(Transcribed page contents)
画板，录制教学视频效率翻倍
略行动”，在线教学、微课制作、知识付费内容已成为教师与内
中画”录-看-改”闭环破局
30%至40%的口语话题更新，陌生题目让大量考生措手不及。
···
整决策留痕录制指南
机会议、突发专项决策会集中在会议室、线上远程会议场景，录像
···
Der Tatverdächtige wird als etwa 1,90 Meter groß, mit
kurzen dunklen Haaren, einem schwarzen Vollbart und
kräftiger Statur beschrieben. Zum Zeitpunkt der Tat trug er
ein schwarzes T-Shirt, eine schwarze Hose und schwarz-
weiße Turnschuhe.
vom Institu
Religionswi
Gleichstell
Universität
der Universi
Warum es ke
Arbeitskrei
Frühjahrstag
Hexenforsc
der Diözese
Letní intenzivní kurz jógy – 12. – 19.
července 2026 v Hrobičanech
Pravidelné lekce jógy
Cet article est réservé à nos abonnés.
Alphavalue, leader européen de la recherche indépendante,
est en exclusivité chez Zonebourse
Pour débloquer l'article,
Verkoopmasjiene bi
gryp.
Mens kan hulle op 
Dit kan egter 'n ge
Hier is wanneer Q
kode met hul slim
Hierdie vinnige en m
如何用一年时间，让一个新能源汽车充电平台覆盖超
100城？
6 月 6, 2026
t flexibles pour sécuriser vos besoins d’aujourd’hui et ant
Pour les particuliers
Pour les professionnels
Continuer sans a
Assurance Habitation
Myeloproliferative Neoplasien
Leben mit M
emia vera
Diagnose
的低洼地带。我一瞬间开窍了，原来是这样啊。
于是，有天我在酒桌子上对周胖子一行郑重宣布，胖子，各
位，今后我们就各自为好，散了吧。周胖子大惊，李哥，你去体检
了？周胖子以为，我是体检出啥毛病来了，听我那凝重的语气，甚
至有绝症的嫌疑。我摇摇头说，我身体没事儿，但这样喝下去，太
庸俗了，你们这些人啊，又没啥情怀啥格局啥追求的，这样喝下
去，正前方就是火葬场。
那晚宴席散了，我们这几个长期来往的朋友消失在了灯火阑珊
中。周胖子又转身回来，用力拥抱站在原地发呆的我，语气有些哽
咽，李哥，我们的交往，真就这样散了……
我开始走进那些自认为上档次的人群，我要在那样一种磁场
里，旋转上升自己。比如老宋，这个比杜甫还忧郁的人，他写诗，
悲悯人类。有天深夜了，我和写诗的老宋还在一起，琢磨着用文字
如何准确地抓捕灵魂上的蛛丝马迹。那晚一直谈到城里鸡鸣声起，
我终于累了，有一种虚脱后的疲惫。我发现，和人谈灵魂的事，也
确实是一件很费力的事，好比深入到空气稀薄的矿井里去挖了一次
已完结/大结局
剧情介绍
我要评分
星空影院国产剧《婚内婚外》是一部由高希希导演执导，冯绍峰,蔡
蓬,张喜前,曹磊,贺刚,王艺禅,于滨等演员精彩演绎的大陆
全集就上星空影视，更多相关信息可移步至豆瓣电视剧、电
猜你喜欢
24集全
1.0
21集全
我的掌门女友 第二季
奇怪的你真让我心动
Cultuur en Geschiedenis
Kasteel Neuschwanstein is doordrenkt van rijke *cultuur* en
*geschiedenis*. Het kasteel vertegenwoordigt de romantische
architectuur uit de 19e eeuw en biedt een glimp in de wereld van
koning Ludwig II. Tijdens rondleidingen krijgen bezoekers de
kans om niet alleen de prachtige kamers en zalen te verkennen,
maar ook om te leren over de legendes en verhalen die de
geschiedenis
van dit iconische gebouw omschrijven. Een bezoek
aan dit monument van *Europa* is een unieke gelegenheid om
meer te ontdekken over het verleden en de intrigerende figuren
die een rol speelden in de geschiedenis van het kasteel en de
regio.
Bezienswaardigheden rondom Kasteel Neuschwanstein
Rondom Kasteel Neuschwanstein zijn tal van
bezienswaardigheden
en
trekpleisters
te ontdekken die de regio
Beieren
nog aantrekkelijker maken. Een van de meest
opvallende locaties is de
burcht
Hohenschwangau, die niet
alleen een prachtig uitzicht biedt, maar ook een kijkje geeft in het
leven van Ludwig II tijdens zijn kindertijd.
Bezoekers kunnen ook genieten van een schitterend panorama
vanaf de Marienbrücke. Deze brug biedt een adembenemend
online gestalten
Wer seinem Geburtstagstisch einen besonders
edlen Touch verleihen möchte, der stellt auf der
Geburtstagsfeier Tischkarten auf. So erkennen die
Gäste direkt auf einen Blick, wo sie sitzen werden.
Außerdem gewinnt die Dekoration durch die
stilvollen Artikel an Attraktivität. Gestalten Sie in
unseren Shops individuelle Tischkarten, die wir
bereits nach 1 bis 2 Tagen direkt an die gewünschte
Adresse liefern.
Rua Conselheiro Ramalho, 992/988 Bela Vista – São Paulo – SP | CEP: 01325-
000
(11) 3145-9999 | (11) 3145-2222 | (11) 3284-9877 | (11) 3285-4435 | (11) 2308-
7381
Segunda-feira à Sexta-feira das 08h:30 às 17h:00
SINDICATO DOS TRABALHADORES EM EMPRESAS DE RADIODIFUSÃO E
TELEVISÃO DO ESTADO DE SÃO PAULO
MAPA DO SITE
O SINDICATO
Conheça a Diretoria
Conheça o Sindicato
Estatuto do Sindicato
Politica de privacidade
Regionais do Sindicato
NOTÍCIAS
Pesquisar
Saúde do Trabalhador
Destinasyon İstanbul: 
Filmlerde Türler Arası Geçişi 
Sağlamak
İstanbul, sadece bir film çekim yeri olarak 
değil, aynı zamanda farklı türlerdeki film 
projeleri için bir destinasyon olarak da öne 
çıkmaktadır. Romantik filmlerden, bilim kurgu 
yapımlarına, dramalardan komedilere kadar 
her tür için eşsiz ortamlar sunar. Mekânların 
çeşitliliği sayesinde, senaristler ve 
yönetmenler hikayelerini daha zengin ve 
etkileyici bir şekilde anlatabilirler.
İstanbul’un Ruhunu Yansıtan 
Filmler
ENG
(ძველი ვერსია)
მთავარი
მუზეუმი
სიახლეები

Exercise objective →
What you retype should run from the first line of the entries above through the line containing "Arbeitskrei", exactly and in full.

Finished task →
画板，录制教学视频效率翻倍
略行动”，在线教学、微课制作、知识付费内容已成为教师与内
中画”录-看-改”闭环破局
30%至40%的口语话题更新，陌生题目让大量考生措手不及。
···
整决策留痕录制指南
机会议、突发专项决策会集中在会议室、线上远程会议场景，录像
···
Der Tatverdächtige wird als etwa 1,90 Meter groß, mit
kurzen dunklen Haaren, einem schwarzen Vollbart und
kräftiger Statur beschrieben. Zum Zeitpunkt der Tat trug er
ein schwarzes T-Shirt, eine schwarze Hose und schwarz-
weiße Turnschuhe.
vom Institu
Religionswi
Gleichstell
Universität
der Universi
Warum es ke
Arbeitskrei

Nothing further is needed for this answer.